The U.S. Supreme Court’s has ruled 5-4 that the Department of Commerce may not include, at least not yet, a citizenship question in the 2020 census.  In the same case, the Court also ruled 9-0 that a citizenship question does not conflict with the Constitution or with the Census Act.  So the problem is not that a citizenship question is illegal, but rather than the Department of Commerce failed to reinstitute a citizenship question in conformance with the Administrative Procedures Act.

Although all nine justices agreed that the Department stated a legitimate reason for including a citizenship question (better enforcement of the Voting Rights Act), five members of the court found the stated reason to be “pretextual.”  In other words, the majority concluded that the administration lied.
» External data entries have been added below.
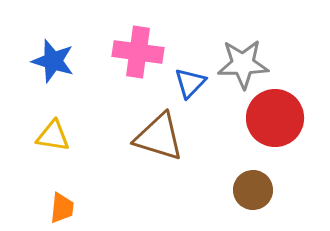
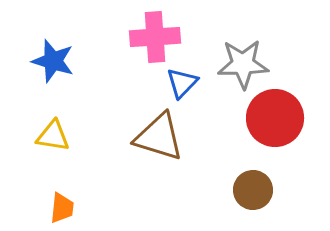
pink cross: moved 17 px right, 15 px up; rotated 12 degrees counterclockwise
blue triangle: moved 8 px left
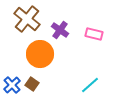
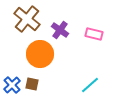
brown square: rotated 24 degrees counterclockwise
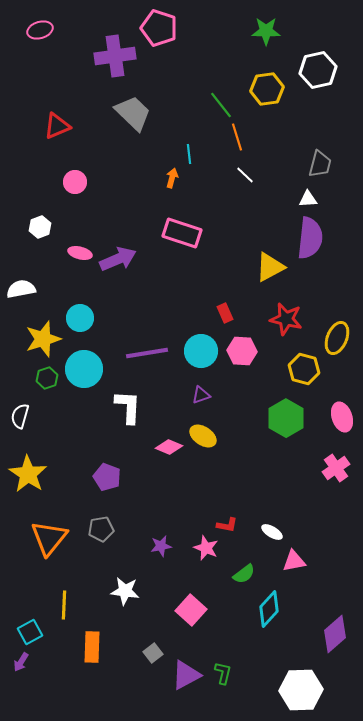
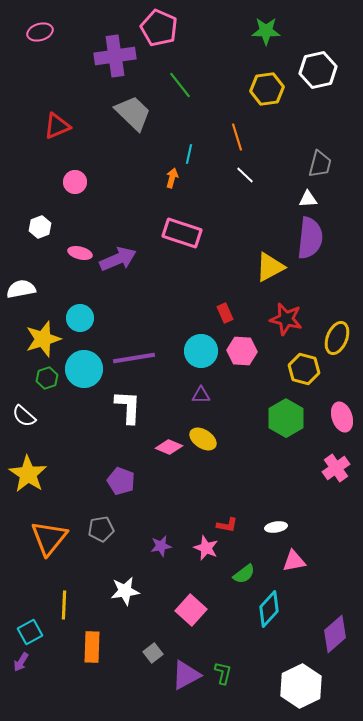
pink pentagon at (159, 28): rotated 6 degrees clockwise
pink ellipse at (40, 30): moved 2 px down
green line at (221, 105): moved 41 px left, 20 px up
cyan line at (189, 154): rotated 18 degrees clockwise
purple line at (147, 353): moved 13 px left, 5 px down
purple triangle at (201, 395): rotated 18 degrees clockwise
white semicircle at (20, 416): moved 4 px right; rotated 65 degrees counterclockwise
yellow ellipse at (203, 436): moved 3 px down
purple pentagon at (107, 477): moved 14 px right, 4 px down
white ellipse at (272, 532): moved 4 px right, 5 px up; rotated 40 degrees counterclockwise
white star at (125, 591): rotated 16 degrees counterclockwise
white hexagon at (301, 690): moved 4 px up; rotated 24 degrees counterclockwise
Every political action, whether legislative or administrative, has different consequences for different people.  But being negatively impacted does not, by itself, establish the grounds for a lawsuit.  To have standing in court, one must have a legal right not to suffer the alleged harm, and it must be a legal right a court can remedy.  The Court’s recognition that there is no constitutional or statutory prohibition on a citizenship question (and that the alleged harms can therefore result once the Department gets the process right) makes clear that those claiming to be negatively affected by such a question have no legal standing to challenge its inclusion in the census.  But the Court rejected the government’s claim that the plaintiffs lacked standing, so we are stuck with a ruling the courts will come to regret.
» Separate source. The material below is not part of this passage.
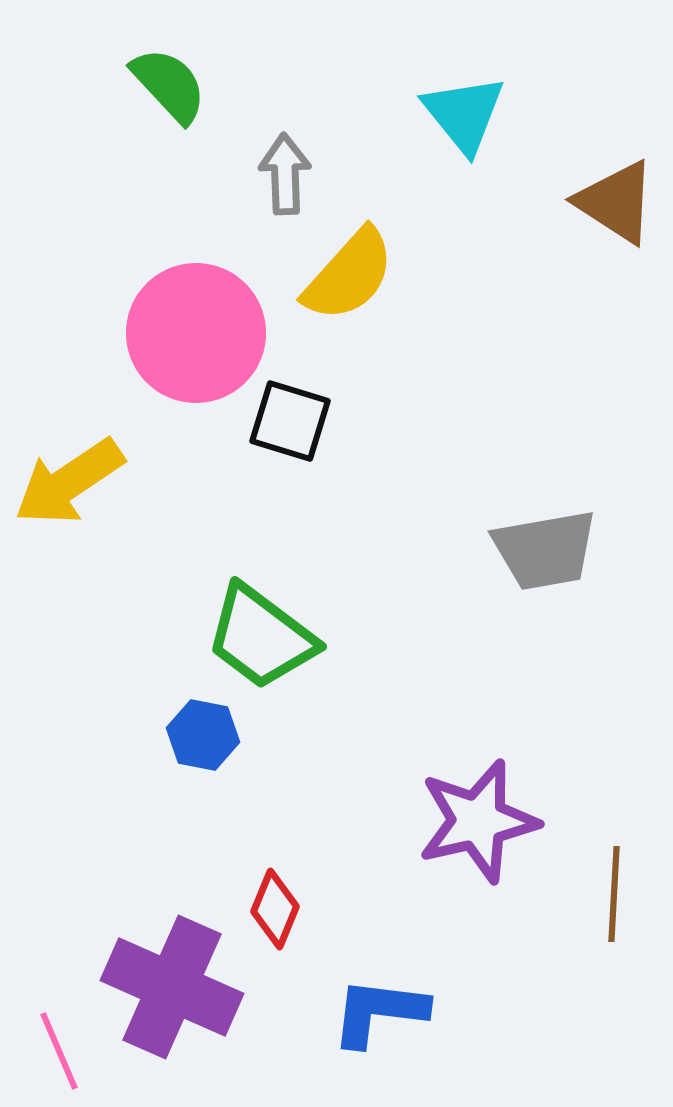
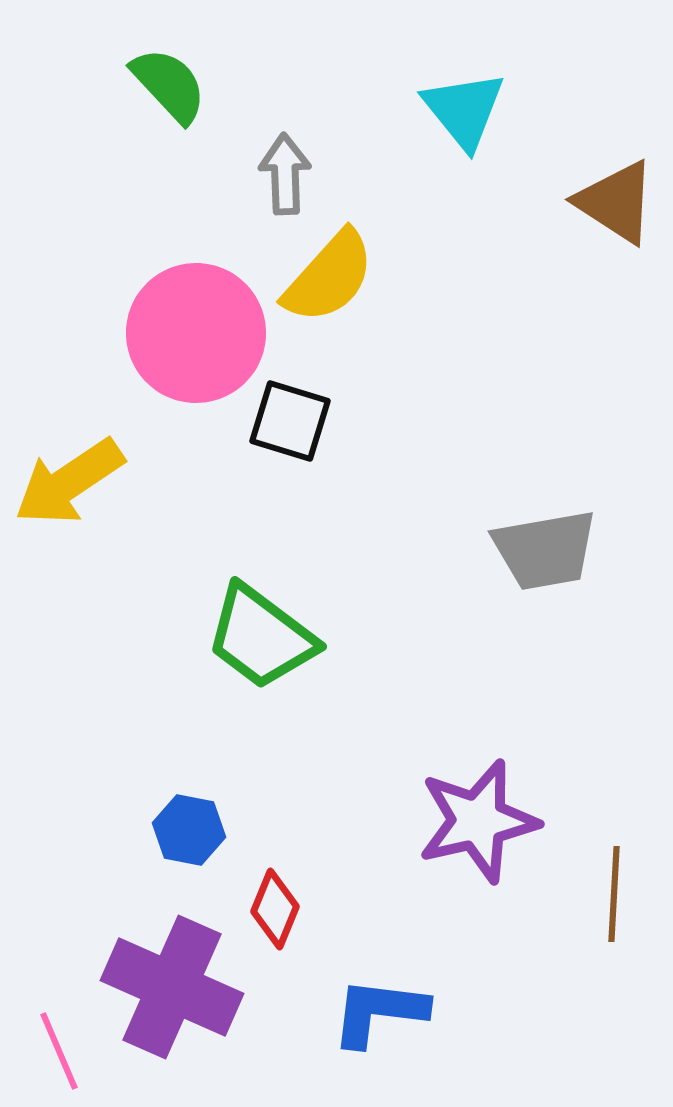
cyan triangle: moved 4 px up
yellow semicircle: moved 20 px left, 2 px down
blue hexagon: moved 14 px left, 95 px down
To anyone not focused exclusively on the partisan consequences of the Court’s decision in Department of Commerce v. New York, these two rulings – yes you can do it but not for the reasons five of us think you did – may be difficult to comprehend.  Unfortunately, reading the Court’s opinions will not help.  Chief Justice Roberts wrote an opinion Parts I & II of which were joined by all eight justices, Parts III, IV-B, and IV-C by Justices Thomas, Alito, Gorsuch and Kavanaugh, Part IV-A by Justices Thomas, Ginsburg, Breyer, Kagan and Kavanaugh and Part V by Justices Ginsburg, Breyer, Sotomayor and Kagan. Justices Thomas, Breyer and Alito wrote opinions concurring in part and dissenting in part.  Whatever one thinks of the apparent substantive rulings, this is judicial decision-making at its worst.  One should not need a law degree and a convoluted chart to know what the law is.

The majority’s conclusion that the administration’s reasons for including a citizenship question were “contrived” to cover for ulterior political objectives is bewildering in the context of a constitutionally prescribed process the core purpose of which is apportionment of political representation in Congress.  The very same day the Court ruled that courts lack authority to review partisan drawing of congressional districts because it would embroil the courts in politics.

If the court judges the legitimacy of a rule change not on the legality of the rule but on the motivations for the change, it accepts that the status quo was not also influenced by pretextual motivations.  But that is unlikely.  Why was the citizenship question excised from the general census after 1950 and relegated to the long form addressed to a small fraction of the population?  And why did the Obama administration eliminate the long form and ask the citizenship question only on the annual American Community Survey addressed to less than 3% of the population?

It is possible, indeed probable, that these or other changes made over time were politically motivated.  But having gone unchallenged as pretextual they became the baseline against which the legitimacy of future changes will be tested.  Because there will always be (or could be) political considerations – particularly when the rule in question exists in part to determine political districting – the Court would have been well advised to take its own counsel in the partisan gerrymandering case and stay out of politics.

Justice Thomas is right to worry that “the Court has opened a Pandora’s box of pretext-based challenges to administrative law.”  As best they can, administrations of both parties do everything in their power to get the bureaucracy to advance their political agenda.  By accepting the political choices of prior administrations as legitimate and questioning the political choices of the current administration as pretextual, even where a clearly legal rationale is proffered, the courts will be engaged, unavoidably, in politics.